The preliminary injunction motion is an attempt by the plaintiffs to enjoin Powell and his former law firm from spending any of the $150 million to $200 million in attorney fees the plaintiffs allege the firm is set to receive as part of its work in an environmental mass tort litigation, In re Avoca Litigation. Powell, through his counsel at Eckert Seamans, recently responded to the motion for preliminary injunction, noting the attorney fees in that case have yet to be calculated and are months away from being awarded.
The plaintiffs, through their attorney, Bernard Schneider of Brucker Schneider & Porter, argued in the disqualification motion that Eckert Seamans should know that any promises Powell made to pay the Clarks “are worthless.” The plaintiffs also claimed in the motion that if the Avoca fees are released to Powell, he will “hide or dissipate them and the Clarks will have no remedy against Powell.”
The plaintiffs argued that no rational attorney could reasonably believe he or she could provide competent representation to both the Clarks and the Powells.
McGinley said Monday that his firm received written waivers from both the Clarks and the Powell defendants, all of which were represented by separate counsel in deciding whether to waive the conflict. McGinley said an ethical screen was created in his firm between the two matters. McGinley said he was referred the case by a close friend at a firm in New York because McGinley is a commercial litigator and he views the RICO action, at its core, as a commercial dispute between Zappala and Powell’s respective entities.
“It’s not as if we went to a client who was unrepresented and said, ‘Would you do a waiver,’” McGinley said.
He said he asked Zappala’s counsel for any authority to support the disqualification and the response was a draft of the motion Zappala filed Aug. 8.
In the motion, Zappala’s counsel said it could not find a Pennsylvania case on point, but said that other jurisdictions have applied an objective test to determine whether the lawyer could reasonably believe he could represent both clients.
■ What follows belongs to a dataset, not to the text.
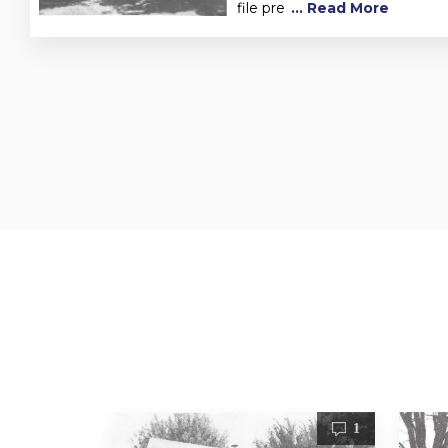
file pre
... Read More
1
1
The plaintiffs further noted that Powell has consistently used in related litigation, including in Wallace, the defense that the money he paid to two former Luzerne County judges in exchange for them sending juveniles to his detention facilities was coerced by the judges. The plaintiffs argued “it is a certainty” that Powell will raise the defense in Western PA Child Care.
“Therefore, Eckert Seamans cannot meet the precondition to waiver set forth in Rule [of Professional Conduct] 1.7(b)(3) that ‘the representation does not involve the assertion of a claim by one client against another client represented by the lawyer in the same litigation or other proceeding before a tribunal,’” the plaintiffs said in their motion for disqualification.
McGinley noted that his firm was local counsel in the Wallace case. But Zappala’s counsel said in the motion that the law makes no distinction between lead and local counsel in assessing ethical duties.
On Monday, U.S. District Chief Judge Joy Flowers Conti of the Western District of Pennsylvania ordered the case be placed in the court’s alternative dispute resolution program. It was unclear how that would affect the upcoming hearings in the case on the pending motions.
A call to Zappala’s counsel, Schneider, was not returned.